The walk through Petra was miles long. I passed poor, small, or uncompleted carvings in narrow sandstone canyons. The Siq, literally the shaft, is the main entrance into Petra. It is a dim, narrow gorge, in some points no more than 10 ft. wide, and goes approximately 3/4 of a mile and ends at Petra's most elaborate ruin, Al-Khazneh (The Treasury) which is believed to have been the mausoleum of the Nabatean King Aretas IV in the 1st century AD. Its construction involved hired Greek architects. It became to be known as Al-Khazneh, or The Treasury, in the early 19th century by the area's Bedouins who believed it contained treasures.
Most people are familiar with The Treasury a scene in the 1989 movie, Indiana Jones and the Last Crusade.
Archeologists have discovered that large Petra carvings like The Treasury were carved from the top down. At the highest point of the carvings, scaffolding was built into the sandstone and, when that layer was completed, the scaffolding was lowered so the next level could be carved.

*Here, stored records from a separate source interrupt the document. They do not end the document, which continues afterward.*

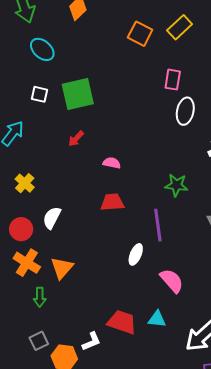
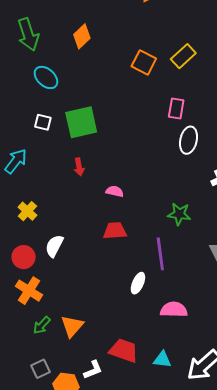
red arrow: (76, 139) -> (79, 167), turned -54
orange triangle: (62, 268) -> (72, 326), moved
pink semicircle: (172, 281) -> (174, 310), turned -48
green arrow: (40, 297) -> (42, 325), turned 42
cyan triangle: (157, 319) -> (162, 360), moved

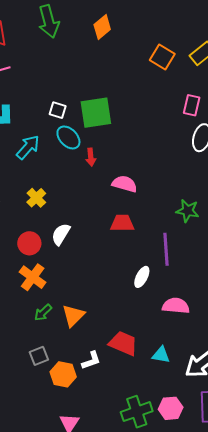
cyan ellipse: (46, 77) -> (68, 137), moved
pink semicircle: (115, 191) -> (125, 184), size x1.4

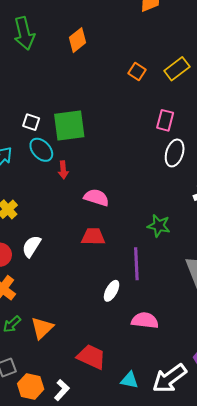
orange square: (162, 57) -> (137, 72), size x0.7
cyan triangle: (161, 355) -> (129, 380), moved
white L-shape: (91, 360) -> (62, 390), moved, turned -30

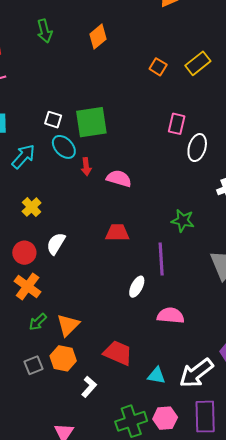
green arrow: (24, 33) -> (45, 31), size x0.7
pink rectangle: (165, 120) -> (177, 124), moved
pink semicircle: (96, 197) -> (119, 179), moved
orange hexagon: (31, 386) -> (63, 358), moved

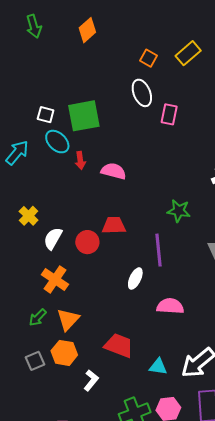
white ellipse: (197, 148) -> (142, 93), moved, turned -36
yellow cross: (32, 207) -> (29, 216), moved
red circle: (24, 253) -> (87, 242), moved
orange cross: (28, 286) -> (55, 279), moved

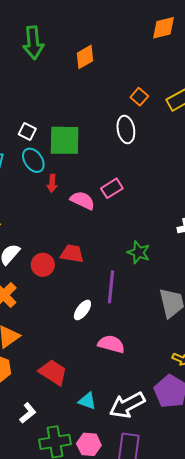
green arrow: (34, 26) -> (33, 43), size x1.4
pink rectangle: (169, 114) -> (112, 188), moved, turned 35
white L-shape: (91, 380) -> (28, 413), moved

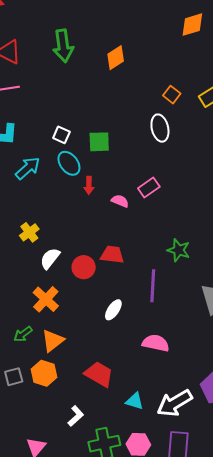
green square: (65, 140) -> (99, 142), size x0.7
pink semicircle: (83, 200) -> (120, 201), size x0.7
white ellipse: (82, 310) -> (113, 310), moved

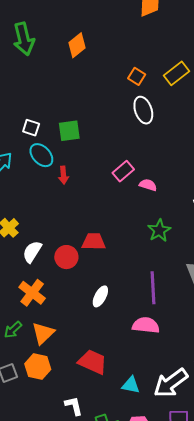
white ellipse: (160, 128) -> (143, 110), moved
pink semicircle: (120, 201) -> (148, 185), moved
green star: (179, 250) -> (159, 230), turned 30
purple line: (153, 286) -> (153, 288), moved
white L-shape: (76, 416) -> (74, 406), turned -55

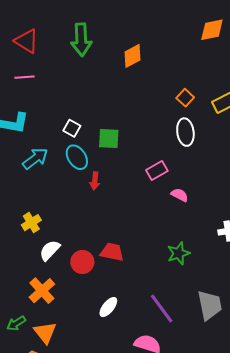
pink rectangle: (123, 171) -> (157, 170), moved
pink semicircle: (148, 185) -> (180, 195), moved
purple line: (153, 288) -> (162, 308), turned -44
orange triangle: (43, 333) -> (45, 333), turned -35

The Petra Theater is an AD 1 Nabataean/Roman theater carved mostly out of rock that seats approximately 8,500 people was positioned to bring the greatest number of tombs into view.

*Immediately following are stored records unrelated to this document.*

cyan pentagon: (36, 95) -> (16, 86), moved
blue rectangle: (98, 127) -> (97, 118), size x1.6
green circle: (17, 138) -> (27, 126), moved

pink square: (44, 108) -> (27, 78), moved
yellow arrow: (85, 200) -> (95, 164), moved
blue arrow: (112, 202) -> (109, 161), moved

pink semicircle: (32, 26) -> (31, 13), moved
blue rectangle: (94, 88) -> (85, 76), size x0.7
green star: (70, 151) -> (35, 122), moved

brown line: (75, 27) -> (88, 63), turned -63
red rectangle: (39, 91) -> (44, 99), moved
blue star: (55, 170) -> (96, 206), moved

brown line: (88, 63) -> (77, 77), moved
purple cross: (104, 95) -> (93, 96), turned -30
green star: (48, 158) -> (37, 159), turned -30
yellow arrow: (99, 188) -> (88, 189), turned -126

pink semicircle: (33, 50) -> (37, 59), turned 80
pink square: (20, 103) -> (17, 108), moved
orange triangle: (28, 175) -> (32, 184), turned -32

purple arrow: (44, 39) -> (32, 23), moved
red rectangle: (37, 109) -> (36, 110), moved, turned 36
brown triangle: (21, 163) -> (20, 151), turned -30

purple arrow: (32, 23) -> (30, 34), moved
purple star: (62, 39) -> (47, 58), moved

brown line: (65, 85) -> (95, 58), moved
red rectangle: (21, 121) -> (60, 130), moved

Along the Siq and other Petra pathways, you pass horses, horses and buggies, camels, and donkeys. There are refreshment stands and there are trinkets for sale. And there are the ever-present Bedouin salemen, adult and juvenile.
The wind in the canyons blew up an occasional sandstorm.
I passed a Bedouin musician playing a homemade, rebab, single-string, Arabic folk violin for tips. His granddaughter, I suppose, sat next to him. They were both dressed from head to toe, she in colorful Bedouin clothing. I’m sure he got more tips with her sitting beside him but I felt sorry for her and wished she had been playing like any young girl. The look on her face said that she wished the same thing.
After a day in Petra, I relaxed, contemplated the day, and ate hummus, pita bread, and hot tea at one of the many restaurants in Wadi Musa.